Of particular poignancy, largely because I was unaware of this fact, is Bill’s description of the dark side of Michael’s heroin addiction in the 1970s and how he “turned his life around and became a beacon for countless others to lead clean and sober lives.”
Also unknown to me:
“By the end of 1977, Mike and Randy took out a ten-year lease on a downtown space that would become a popular haven for them and other like-minded musicians to put together new projects and experiment with impunity. Seventh Avenue South, as it was christened, would also become a notorious den of iniquity for those people who were interested in doing the wrong thing right. Coke fiends and fusion fans rubbed elbows at the downstairs bar and in the upstairs performance area, and the lines flowed like champagne. After all, it was the '70s.”
By the 1970s, Jazz had pretty much been abandoned by the national press. There was Downbeat and a few other specialty magazines and some newspapers offered the occasional column about Jazz, but the music had lost much of its following to Rock and this was reflected in the lack of coverage in news outlets.
Bill’s Brecker Bio offsets some of this obscurity with his accounts of Michael’s activities in New York, Japan and the international Jazz festivals such as Montreux in Switzerland during the 1970s and beyond.
On a more personal level, if you love “Love Stories,” Michael’s marriage to Susan Neustadt will tug at your heartstrings and Mike’s association with Darryl Pitt will make you wish that every prominent artist could have such a caring and competent manager. The scientifically curious side of Michael as manifested in his adoption of the EWI [the electronic wind instrument] reveals another side of the Brecker Genius. Others have played the EWI; no one has ever played it like Michael and Bill goes into a graphic, yet very readable, description as to why this is so.
Thankfully, by 1987, we have Michael creating and issuing recordings under his own name and all nine of these are fully annotated by Bill.
The book contains a full discography of Michael’s recordings and concludes with an Appendix of “Testimonials to a Tenor Titan” by David Sanborn, Dave Liebman, Joshua Redman, Chris Potter, Joe Lovano, Bill Evans, Ravi Coltrane, Branford Marsalis, John McLaughlin, Tim Ries, Steve Slagle, Bob Mintzer, Adam Rogers, Chris Minh Doky, Ben Wendel, Chris Rogers, David Demsey, Rick Margitza, Michael Zilber, Bob Reynolds and Franco Ambrosetti.
Of course, throughout the book, Bill includes comments by many of the musicians who worked closely with Michael over the years, not the least of which were brother Randy, Pat Metheny, Herbie Hancock, John Patitucci, Jack DeJohnette, McCoy Tyner, Mike Stern, Peter Erskine, Jeff “Tain” Watts, Mike Mainieri and Antonio Sanchez among many, many others.
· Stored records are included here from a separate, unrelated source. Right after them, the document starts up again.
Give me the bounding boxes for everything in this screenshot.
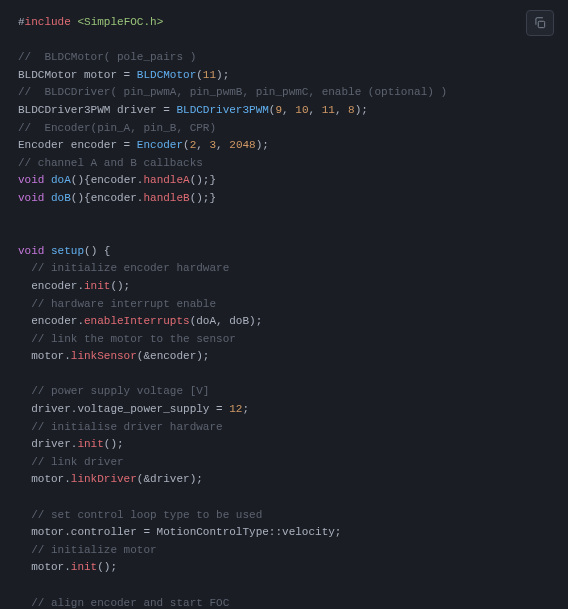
- svg-rect-0: [538, 21, 544, 27]
- code-comment: // BLDCMotor( pole_pairs ): [18, 51, 196, 63]
- copy-icon: [533, 16, 547, 30]
- code-block: #include <SimpleFOC.h> // BLDCMotor( pol…: [0, 0, 568, 609]
- code-line: #: [18, 16, 25, 28]
- copy-button[interactable]: [526, 10, 554, 36]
The word “tragic” is all-too-often associated with the word “genius” and, unfortunately, this turns out to be the case with Michael whose death from multiple myeloma in 2007 deprived the Jazz World of a singular voice and a very special human being.
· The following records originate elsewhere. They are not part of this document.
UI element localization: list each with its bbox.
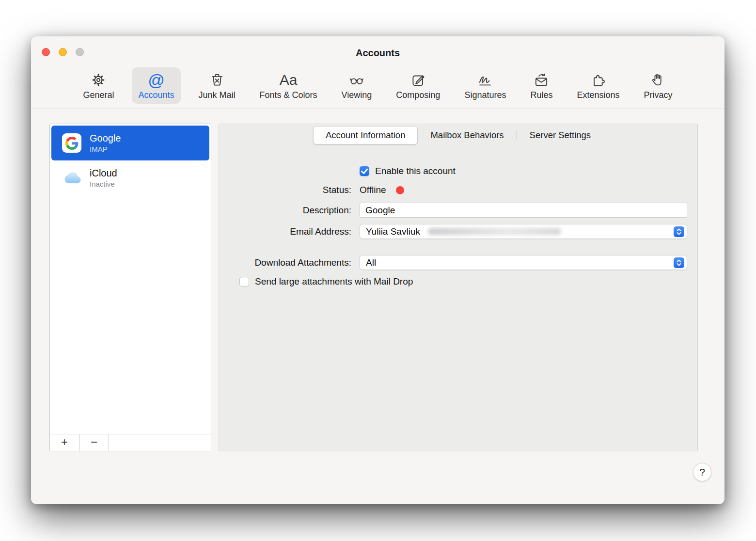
- icloud-cloud-icon: [62, 168, 83, 188]
- toolbar-label-privacy: Privacy: [644, 90, 673, 100]
- email-address-label: Email Address:: [239, 226, 351, 237]
- mail-drop-row: Send large attachments with Mail Drop: [239, 276, 687, 287]
- status-value: Offline: [360, 185, 386, 195]
- account-detail: Inactive: [90, 180, 117, 188]
- toolbar-label-fonts-colors: Fonts & Colors: [260, 90, 317, 100]
- remove-account-button[interactable]: −: [79, 434, 109, 451]
- description-row: [360, 203, 687, 218]
- accounts-sidebar: Google IMAP: [49, 124, 211, 451]
- download-attachments-row: All: [360, 255, 687, 270]
- mail-drop-label: Send large attachments with Mail Drop: [255, 276, 413, 287]
- toolbar-item-signatures[interactable]: Signatures: [458, 67, 512, 104]
- preferences-toolbar: General @ Accounts Junk Mail: [31, 63, 724, 109]
- compose-icon: [409, 71, 427, 89]
- add-account-button[interactable]: +: [50, 434, 79, 451]
- toolbar-label-rules: Rules: [530, 90, 552, 100]
- accounts-preferences-window: Accounts General: [31, 36, 724, 504]
- sidebar-footer: + −: [50, 434, 211, 451]
- account-name: iCloud: [90, 168, 117, 179]
- toolbar-item-composing[interactable]: Composing: [390, 67, 446, 104]
- popup-stepper-icon: [674, 257, 684, 268]
- toolbar-label-junk-mail: Junk Mail: [199, 90, 236, 100]
- rules-envelope-icon: [532, 71, 551, 89]
- toolbar-item-extensions[interactable]: Extensions: [570, 67, 626, 104]
- account-tabs: Account Information Mailbox Behaviors Se…: [219, 126, 697, 144]
- account-name: Google: [90, 133, 121, 144]
- toolbar-label-accounts: Accounts: [138, 90, 174, 100]
- hand-icon: [649, 71, 667, 89]
- toolbar-item-viewing[interactable]: Viewing: [335, 67, 378, 104]
- account-row-google[interactable]: Google IMAP: [51, 126, 209, 160]
- account-information-form: Enable this account Status: Offline Desc…: [219, 165, 697, 287]
- account-text: Google IMAP: [90, 133, 121, 153]
- enable-account-label: Enable this account: [375, 166, 456, 176]
- signature-icon: [476, 71, 494, 89]
- content-area: Google IMAP: [31, 109, 724, 504]
- email-address-value: Yuliia Savliuk: [366, 226, 420, 237]
- toolbar-label-general: General: [83, 90, 114, 100]
- tab-mailbox-behaviors[interactable]: Mailbox Behaviors: [418, 126, 516, 144]
- gear-icon: [89, 71, 108, 89]
- download-attachments-value: All: [366, 257, 376, 268]
- tab-account-information[interactable]: Account Information: [313, 126, 418, 144]
- toolbar-item-general[interactable]: General: [77, 67, 120, 104]
- download-attachments-select[interactable]: All: [360, 255, 687, 270]
- description-input[interactable]: [360, 203, 687, 218]
- window-title: Accounts: [31, 48, 724, 59]
- download-attachments-label: Download Attachments:: [239, 257, 351, 268]
- toolbar-label-viewing: Viewing: [342, 90, 372, 100]
- toolbar-item-junk-mail[interactable]: Junk Mail: [192, 67, 242, 104]
- status-row: Offline: [360, 184, 687, 196]
- screenshot-page: Accounts General: [0, 0, 756, 541]
- toolbar-label-composing: Composing: [396, 90, 440, 100]
- email-address-row: Yuliia Savliuk: [360, 224, 687, 239]
- account-text: iCloud Inactive: [90, 168, 117, 188]
- junk-bin-icon: [208, 71, 226, 89]
- offline-status-dot-icon: [396, 186, 404, 194]
- help-button[interactable]: ?: [693, 463, 711, 481]
- account-list: Google IMAP: [50, 124, 211, 434]
- account-detail: IMAP: [90, 145, 121, 153]
- tab-server-settings[interactable]: Server Settings: [517, 126, 603, 144]
- mail-drop-checkbox[interactable]: [239, 277, 249, 286]
- fonts-aa-icon: Aa: [279, 71, 298, 89]
- toolbar-item-privacy[interactable]: Privacy: [638, 67, 679, 104]
- puzzle-icon: [589, 71, 608, 89]
- titlebar: Accounts: [31, 36, 724, 63]
- popup-stepper-icon: [674, 226, 684, 237]
- toolbar-label-signatures: Signatures: [464, 90, 506, 100]
- form-divider: [239, 247, 687, 247]
- status-label: Status:: [239, 185, 351, 195]
- enable-account-row: Enable this account: [360, 165, 687, 177]
- description-label: Description:: [239, 205, 351, 216]
- glasses-icon: [347, 71, 366, 89]
- account-detail-panel: Account Information Mailbox Behaviors Se…: [219, 124, 698, 451]
- toolbar-item-fonts-colors[interactable]: Aa Fonts & Colors: [253, 67, 324, 104]
- toolbar-label-extensions: Extensions: [577, 90, 619, 100]
- redacted-email-blur: [428, 228, 561, 235]
- enable-account-checkbox[interactable]: [360, 166, 369, 176]
- toolbar-item-accounts[interactable]: @ Accounts: [132, 67, 180, 104]
- at-icon: @: [147, 71, 166, 89]
- email-address-select[interactable]: Yuliia Savliuk: [360, 224, 687, 239]
- account-row-icloud[interactable]: iCloud Inactive: [51, 160, 209, 195]
- google-logo-icon: [62, 133, 81, 153]
- toolbar-item-rules[interactable]: Rules: [524, 67, 559, 104]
“Michael Brecker was a player of tremendous heart and conviction, and a person of rare humility and kindness. His story is one for the ages.”
In the dedication he entered in the review copy he so graciously sent me Bill wrote:
“Steven - Hope you enjoy reading this sad and beautiful tale of the great Michael Brecker. He was a friend and a hero to me. I put my heart and soul into this one. All the best! Bill Milkowski.”
With the reading of each page in this definitive work, it shows Bill; it shows.
Taking on the responsibility of writing the biography of someone with the astounding abilities and legacy of Michael Brecker is no easy task. Bill Milkowski’s biography is fittingly the equal of the man and his music that it chronicles.
The book is available through all retail and online booksellers.